• Given data:
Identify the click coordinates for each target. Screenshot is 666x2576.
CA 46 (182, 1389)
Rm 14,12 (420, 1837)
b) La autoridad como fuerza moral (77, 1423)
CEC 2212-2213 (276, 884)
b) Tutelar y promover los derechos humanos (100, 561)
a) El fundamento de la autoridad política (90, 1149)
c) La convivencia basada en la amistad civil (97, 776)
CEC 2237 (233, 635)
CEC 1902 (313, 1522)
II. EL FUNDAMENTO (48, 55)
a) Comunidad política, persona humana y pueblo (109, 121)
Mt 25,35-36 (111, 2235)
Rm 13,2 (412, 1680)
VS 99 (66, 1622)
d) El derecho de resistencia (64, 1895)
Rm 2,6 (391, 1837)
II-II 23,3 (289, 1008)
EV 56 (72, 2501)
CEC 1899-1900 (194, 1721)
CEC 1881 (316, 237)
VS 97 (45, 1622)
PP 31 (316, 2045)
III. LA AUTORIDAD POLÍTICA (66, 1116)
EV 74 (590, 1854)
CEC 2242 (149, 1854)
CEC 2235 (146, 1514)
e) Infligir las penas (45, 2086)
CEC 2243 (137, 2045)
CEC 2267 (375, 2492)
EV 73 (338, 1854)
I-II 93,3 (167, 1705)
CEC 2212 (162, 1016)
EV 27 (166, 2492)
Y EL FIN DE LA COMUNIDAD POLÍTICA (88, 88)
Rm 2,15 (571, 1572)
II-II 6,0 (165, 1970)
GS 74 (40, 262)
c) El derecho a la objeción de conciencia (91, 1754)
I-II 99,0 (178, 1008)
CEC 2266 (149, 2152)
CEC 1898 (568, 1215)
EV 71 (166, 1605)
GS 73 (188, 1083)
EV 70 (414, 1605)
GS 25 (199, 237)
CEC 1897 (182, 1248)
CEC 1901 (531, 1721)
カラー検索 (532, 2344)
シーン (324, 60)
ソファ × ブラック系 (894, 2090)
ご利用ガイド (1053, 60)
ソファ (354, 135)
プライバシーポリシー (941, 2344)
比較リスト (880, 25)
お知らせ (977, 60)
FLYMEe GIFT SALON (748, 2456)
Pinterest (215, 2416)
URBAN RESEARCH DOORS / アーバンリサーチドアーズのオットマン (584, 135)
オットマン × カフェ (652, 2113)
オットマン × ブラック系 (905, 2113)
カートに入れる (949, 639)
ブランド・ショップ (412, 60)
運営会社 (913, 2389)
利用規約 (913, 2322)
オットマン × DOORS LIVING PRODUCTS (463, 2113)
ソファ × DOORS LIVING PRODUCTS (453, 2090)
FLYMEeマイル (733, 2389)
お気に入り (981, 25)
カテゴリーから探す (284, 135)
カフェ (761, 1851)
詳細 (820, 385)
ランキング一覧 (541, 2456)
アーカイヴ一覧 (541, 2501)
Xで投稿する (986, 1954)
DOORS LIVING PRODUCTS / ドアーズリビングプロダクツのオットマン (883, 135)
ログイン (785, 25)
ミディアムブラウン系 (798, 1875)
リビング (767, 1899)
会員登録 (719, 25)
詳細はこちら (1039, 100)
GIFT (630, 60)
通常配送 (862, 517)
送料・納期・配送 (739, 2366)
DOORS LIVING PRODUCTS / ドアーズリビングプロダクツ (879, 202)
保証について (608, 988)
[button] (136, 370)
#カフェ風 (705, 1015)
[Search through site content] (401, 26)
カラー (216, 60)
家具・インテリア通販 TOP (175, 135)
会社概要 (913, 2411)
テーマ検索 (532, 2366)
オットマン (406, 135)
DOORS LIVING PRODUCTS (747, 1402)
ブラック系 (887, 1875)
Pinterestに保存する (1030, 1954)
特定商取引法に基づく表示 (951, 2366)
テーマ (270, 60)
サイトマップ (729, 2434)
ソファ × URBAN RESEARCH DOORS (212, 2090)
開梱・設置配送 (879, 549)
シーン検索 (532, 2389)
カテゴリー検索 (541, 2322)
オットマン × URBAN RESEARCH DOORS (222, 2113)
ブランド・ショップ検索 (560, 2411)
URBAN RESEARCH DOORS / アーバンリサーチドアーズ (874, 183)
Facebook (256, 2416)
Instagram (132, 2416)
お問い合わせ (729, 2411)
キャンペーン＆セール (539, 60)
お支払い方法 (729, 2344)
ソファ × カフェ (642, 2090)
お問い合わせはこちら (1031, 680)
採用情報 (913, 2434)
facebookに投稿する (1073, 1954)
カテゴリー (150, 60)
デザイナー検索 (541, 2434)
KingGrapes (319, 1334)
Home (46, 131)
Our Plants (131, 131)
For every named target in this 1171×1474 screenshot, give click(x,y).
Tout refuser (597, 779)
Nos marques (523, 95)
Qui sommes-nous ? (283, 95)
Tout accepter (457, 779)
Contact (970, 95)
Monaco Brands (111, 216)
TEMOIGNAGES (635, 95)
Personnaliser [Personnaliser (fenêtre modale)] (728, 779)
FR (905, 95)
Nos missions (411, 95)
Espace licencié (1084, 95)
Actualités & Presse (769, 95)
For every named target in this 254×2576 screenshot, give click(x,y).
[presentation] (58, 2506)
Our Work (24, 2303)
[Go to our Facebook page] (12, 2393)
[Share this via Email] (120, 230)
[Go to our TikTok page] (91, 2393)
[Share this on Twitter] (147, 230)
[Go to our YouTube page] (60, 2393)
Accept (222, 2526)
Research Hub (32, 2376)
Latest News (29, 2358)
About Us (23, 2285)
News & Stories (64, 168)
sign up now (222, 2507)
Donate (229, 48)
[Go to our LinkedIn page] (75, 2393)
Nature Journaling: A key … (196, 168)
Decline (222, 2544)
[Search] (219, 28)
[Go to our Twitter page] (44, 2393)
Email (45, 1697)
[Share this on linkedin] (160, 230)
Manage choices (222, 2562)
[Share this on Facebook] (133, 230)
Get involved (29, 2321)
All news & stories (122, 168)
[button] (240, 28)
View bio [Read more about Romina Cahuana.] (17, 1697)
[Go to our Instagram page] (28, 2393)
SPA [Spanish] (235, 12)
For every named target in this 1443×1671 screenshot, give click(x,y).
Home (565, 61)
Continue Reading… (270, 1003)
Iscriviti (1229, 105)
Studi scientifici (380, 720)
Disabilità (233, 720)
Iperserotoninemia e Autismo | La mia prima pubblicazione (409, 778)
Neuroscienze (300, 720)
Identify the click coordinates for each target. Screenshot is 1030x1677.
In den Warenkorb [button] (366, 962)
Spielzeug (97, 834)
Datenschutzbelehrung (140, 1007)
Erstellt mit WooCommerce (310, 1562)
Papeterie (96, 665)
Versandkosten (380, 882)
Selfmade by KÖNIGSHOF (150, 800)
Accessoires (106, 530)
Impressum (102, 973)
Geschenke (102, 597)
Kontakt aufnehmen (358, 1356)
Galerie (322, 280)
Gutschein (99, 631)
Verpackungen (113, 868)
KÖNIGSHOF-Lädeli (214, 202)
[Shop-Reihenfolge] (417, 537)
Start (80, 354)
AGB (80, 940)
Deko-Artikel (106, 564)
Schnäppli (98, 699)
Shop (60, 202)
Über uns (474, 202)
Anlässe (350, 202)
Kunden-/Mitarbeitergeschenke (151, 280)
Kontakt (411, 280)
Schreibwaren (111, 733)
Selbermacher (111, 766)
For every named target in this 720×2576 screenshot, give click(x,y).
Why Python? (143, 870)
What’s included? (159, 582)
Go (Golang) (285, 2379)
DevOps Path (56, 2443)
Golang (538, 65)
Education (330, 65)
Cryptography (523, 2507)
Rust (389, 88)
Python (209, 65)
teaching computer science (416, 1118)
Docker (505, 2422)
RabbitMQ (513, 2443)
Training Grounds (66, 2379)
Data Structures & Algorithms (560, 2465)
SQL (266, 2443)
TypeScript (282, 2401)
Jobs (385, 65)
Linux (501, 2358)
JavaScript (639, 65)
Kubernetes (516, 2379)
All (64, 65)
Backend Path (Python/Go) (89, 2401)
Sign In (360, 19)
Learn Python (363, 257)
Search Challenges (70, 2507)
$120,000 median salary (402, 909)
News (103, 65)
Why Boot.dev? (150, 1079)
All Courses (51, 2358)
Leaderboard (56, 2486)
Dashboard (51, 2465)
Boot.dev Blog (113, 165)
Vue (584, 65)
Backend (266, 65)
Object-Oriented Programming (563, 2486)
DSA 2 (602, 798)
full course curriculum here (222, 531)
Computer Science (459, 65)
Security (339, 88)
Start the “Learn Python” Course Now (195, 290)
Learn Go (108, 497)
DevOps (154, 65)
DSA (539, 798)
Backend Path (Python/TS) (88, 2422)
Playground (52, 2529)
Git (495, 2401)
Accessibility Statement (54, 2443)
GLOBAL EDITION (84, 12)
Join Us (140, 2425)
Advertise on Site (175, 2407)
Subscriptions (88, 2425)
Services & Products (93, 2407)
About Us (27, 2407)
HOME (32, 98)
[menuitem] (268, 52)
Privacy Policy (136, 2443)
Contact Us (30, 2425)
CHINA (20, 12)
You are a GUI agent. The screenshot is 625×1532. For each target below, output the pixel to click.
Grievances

• What is required:
The answer should be the first line of the material and every line after it through the line containing "EV 71 (166, 1605)", exactly as written, and nothing else.

• Reply:
Identify the click coordinates for each target. Screenshot is 666x2576.
CA 46 (182, 1389)
Rm 14,12 (420, 1837)
b) La autoridad como fuerza moral (77, 1423)
CEC 2212-2213 (276, 884)
b) Tutelar y promover los derechos humanos (100, 561)
a) El fundamento de la autoridad política (90, 1149)
c) La convivencia basada en la amistad civil (97, 776)
CEC 2237 (233, 635)
CEC 1902 (313, 1522)
II. EL FUNDAMENTO (48, 55)
a) Comunidad política, persona humana y pueblo (109, 121)
Mt 25,35-36 (111, 2235)
Rm 13,2 (412, 1680)
VS 99 (66, 1622)
d) El derecho de resistencia (64, 1895)
Rm 2,6 (391, 1837)
II-II 23,3 (289, 1008)
EV 56 (72, 2501)
CEC 1899-1900 (194, 1721)
CEC 1881 (316, 237)
VS 97 (45, 1622)
PP 31 (316, 2045)
III. LA AUTORIDAD POLÍTICA (66, 1116)
EV 74 (590, 1854)
CEC 2242 (149, 1854)
CEC 2235 (146, 1514)
e) Infligir las penas (45, 2086)
CEC 2243 (137, 2045)
CEC 2267 (375, 2492)
EV 73 (338, 1854)
I-II 93,3 (167, 1705)
CEC 2212 (162, 1016)
EV 27 (166, 2492)
Y EL FIN DE LA COMUNIDAD POLÍTICA (88, 88)
Rm 2,15 (571, 1572)
II-II 6,0 (165, 1970)
GS 74 (40, 262)
c) El derecho a la objeción de conciencia (91, 1754)
I-II 99,0 (178, 1008)
CEC 2266 (149, 2152)
CEC 1898 (568, 1215)
EV 71 (166, 1605)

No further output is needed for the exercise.